One of the largest protests in Indonesian history took place on Friday 4 November 2016. According to some, it was the largest protest in the post-Suharto era. Why did this protest take place and why did up to 2 million Muslims – according to some reports from the ground! – flock to the capital Jakarta to take part in this mass rally to speak against insults against the Qur’an?

In short, the protest called for Jakarta’s Governor Basuki Tjahaja Purnama, better known by his nickname Ahok, to be prosecuted for blasphemy. According to Reuters, “the demonstration was triggered by accusations that Purnama insulted Islam by criticising opponents who used Quranic references to attack him ahead of an election in February.”

The background to this is that many Muslim groups have mobilised, using verses from Surah Ma’idah as references, against Ahok being Governor due to his being a non-Muslim. Ahok responded in a statement a few days ago along the lines that “If you cannot vote for me because you are cheated by Surah Al Maidah verse 51 and do not want to appoint me because you are afraid of hell, then (that’s up to you), but you are made to like a fool.”

Reuters further reports:

Ahead of the protest, Jakarta police claimed they would secure 26 sites across the capital and deploy 18,000 police and military personnel. Developments in the evening were stifled by the media, with police shooting tear gas and rubber bullets into the crowd, injuring an unknown number of civilians and leaving one person dead from an asthma attack after exposure to the tear gas.

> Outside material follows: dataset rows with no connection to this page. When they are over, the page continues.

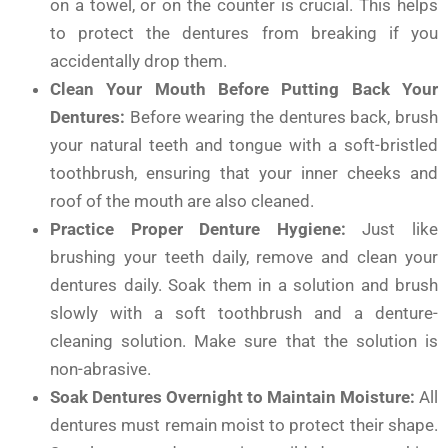
on a towel, or on the counter is crucial. This helps
to protect the dentures from breaking if you
accidentally drop them.
Clean Your Mouth Before Putting Back Your
Dentures:
Before wearing the dentures back, brush
your natural teeth and tongue with a soft-bristled
toothbrush, ensuring that your inner cheeks and
roof of the mouth are also cleaned.
Practice Proper Denture Hygiene:
Just like
brushing your teeth daily, remove and clean your
dentures daily. Soak them in a solution and brush
slowly with a soft toothbrush and a denture-
cleaning solution. Make sure that the solution is
non-abrasive.
Soak Dentures Overnight to Maintain Moisture:
All
dentures must remain moist to protect their shape.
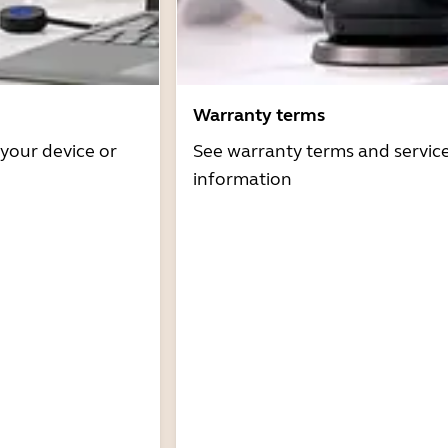
Warranty terms
 your device or
See warranty terms and servic
information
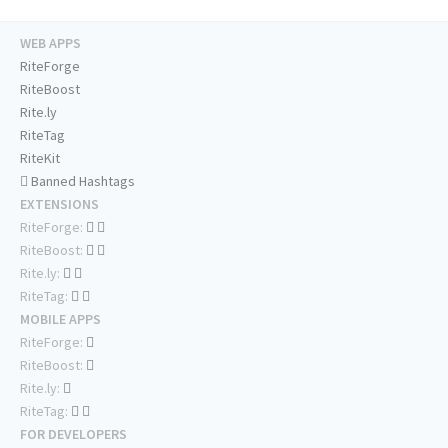
WEB APPS
RiteForge
RiteBoost
Rite.ly
RiteTag
RiteKit
Banned Hashtags
EXTENSIONS
RiteForge:
RiteBoost:
Rite.ly:
RiteTag:
MOBILE APPS
RiteForge:
RiteBoost:
Rite.ly:
RiteTag:
FOR DEVELOPERS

Purnama apologised for the remarks, but his opponents have built a groundswell of support calling for his arrest and incarceration under Indonesia’s tough blasphemy laws. Police are allegedly investigating the case.

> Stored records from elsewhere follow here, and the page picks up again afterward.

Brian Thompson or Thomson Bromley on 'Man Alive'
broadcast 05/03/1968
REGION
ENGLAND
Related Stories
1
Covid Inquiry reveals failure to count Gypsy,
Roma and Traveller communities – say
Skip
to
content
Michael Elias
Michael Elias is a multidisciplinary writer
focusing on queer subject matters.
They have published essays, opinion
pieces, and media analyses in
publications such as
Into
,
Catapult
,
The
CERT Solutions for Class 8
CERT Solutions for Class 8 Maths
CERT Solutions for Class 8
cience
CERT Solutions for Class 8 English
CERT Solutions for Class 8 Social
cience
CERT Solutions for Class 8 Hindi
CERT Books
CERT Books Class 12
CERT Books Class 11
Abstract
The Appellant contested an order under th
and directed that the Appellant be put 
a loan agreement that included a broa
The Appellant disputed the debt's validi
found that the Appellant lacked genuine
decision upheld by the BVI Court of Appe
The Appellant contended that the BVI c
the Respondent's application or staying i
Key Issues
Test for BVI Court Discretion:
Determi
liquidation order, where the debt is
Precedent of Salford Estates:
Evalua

As expected, police started shooting tear gas and rubber bullets into the crowd around ‘isha time. A number of people were injured and one died.

Mainstream media in Indonesia – either print or electronic media – are owned mainly by non-Muslims or liberals holding decidedly anti-Islamic views.  Two examples of such media outlets are Kompas (which has the biggest newspaper circulation in Indonesia) and Metro TV, a news television channel.

Protestors refused the presence of these two media channels at the protest, asking them to leave the area. They regularly give airtime to liberals who write articles or talk about problems with and concerning Muslims on their TV shows.

While reports have varied, most people on the ground have said that there were between 1 and 2 million people present.

The protest was a show of unity by Muslims of various organisations and persuasions, and also demonstrates the concern Muslims have with the mocking of Allah’s word. May Allah reward all those who took part and strengthen Islam in Indonesia.

^ A peaceful crowd, awaiting the meeting of their delegation with state officials, moments before being attacked with tear gas.